▸ WHAT THE EXERCISE ASKS
Once the images are set aside, return every entry exactly.
***
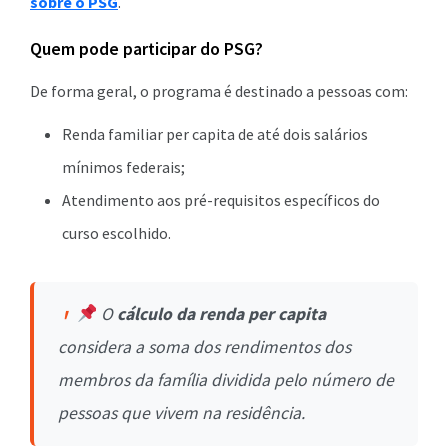
sobre o PSG
.
Quem pode participar do PSG?
De forma geral, o programa é destinado a pessoas com:
Renda familiar per capita de até dois salários
mínimos federais;
Atendimento aos pré-requisitos específicos do
curso escolhido.
O
cálculo da renda per capita
considera a soma dos rendimentos dos
membros da família dividida pelo número de
pessoas que vivem na residência.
***
▸ COMPLETED TASK
sobre o PSG
.
Quem pode participar do PSG?
De forma geral, o programa é destinado a pessoas com:
Renda familiar per capita de até dois salários
mínimos federais;
Atendimento aos pré-requisitos específicos do
curso escolhido.
O
cálculo da renda per capita
considera a soma dos rendimentos dos
membros da família dividida pelo número de
pessoas que vivem na residência.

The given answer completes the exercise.